- EXERCISE INSTRUCTIONS: Find the line containing "Distribution Box". Reproduce it and every line after it up to the end of the records, exactly as written.
Segment Start: RECORDED DATA
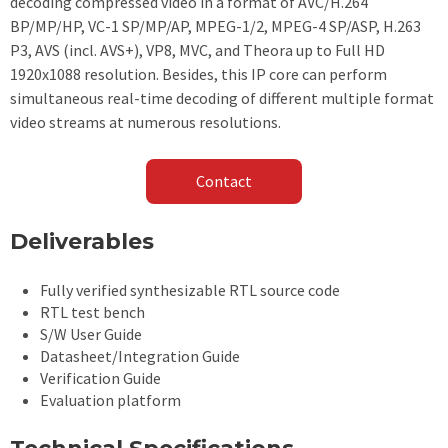
decoding compressed video in a format of AVC/H.264
BP/MP/HP, VC-1 SP/MP/AP, MPEG-1/2, MPEG-4 SP/ASP, H.263
P3, AVS (incl. AVS+), VP8, MVC, and Theora up to Full HD
1920x1088 resolution. Besides, this IP core can perform
simultaneous real-time decoding of different multiple format
video streams at numerous resolutions. ​
Contact
Deliverables
Fully verified synthesizable RTL source code
RTL test bench
S/W User Guide
Datasheet/Integration Guide
Verification Guide
Evaluation platform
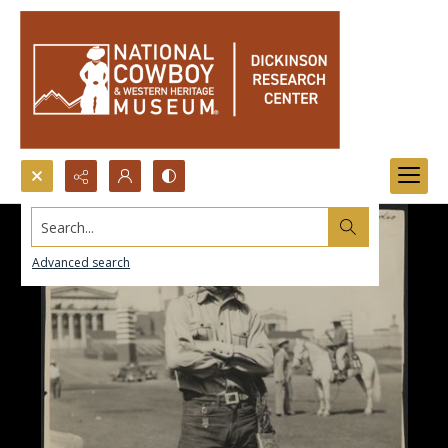
Search...
Advanced search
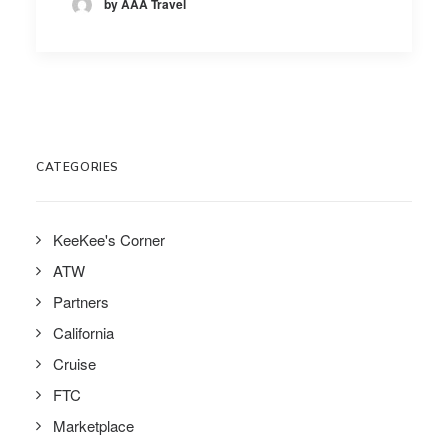
by AAA Travel
CATEGORIES
KeeKee's Corner
ATW
Partners
California
Cruise
FTC
Marketplace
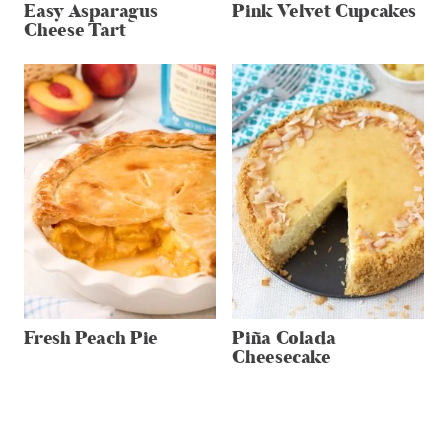
Easy Asparagus
Pink Velvet Cupcakes
Cheese Tart
Fresh Peach Pie
Piña Colada
Cheesecake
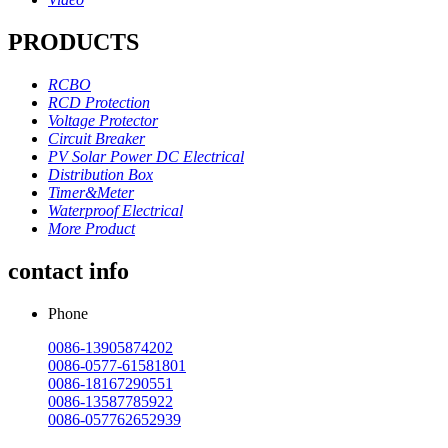
PRODUCTS
RCBO
RCD Protection
Voltage Protector
Circuit Breaker
PV Solar Power DC Electrical
Distribution Box
Timer&Meter
Waterproof Electrical
More Product
contact info
Phone
0086-13905874202
0086-0577-61581801
0086-18167290551
0086-13587785922
0086-057762652939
Segment End: RECORDED DATA
- PROBLEM SOLUTION:
Distribution Box
Timer&Meter
Waterproof Electrical
More Product
contact info
Phone
0086-13905874202
0086-0577-61581801
0086-18167290551
0086-13587785922
0086-057762652939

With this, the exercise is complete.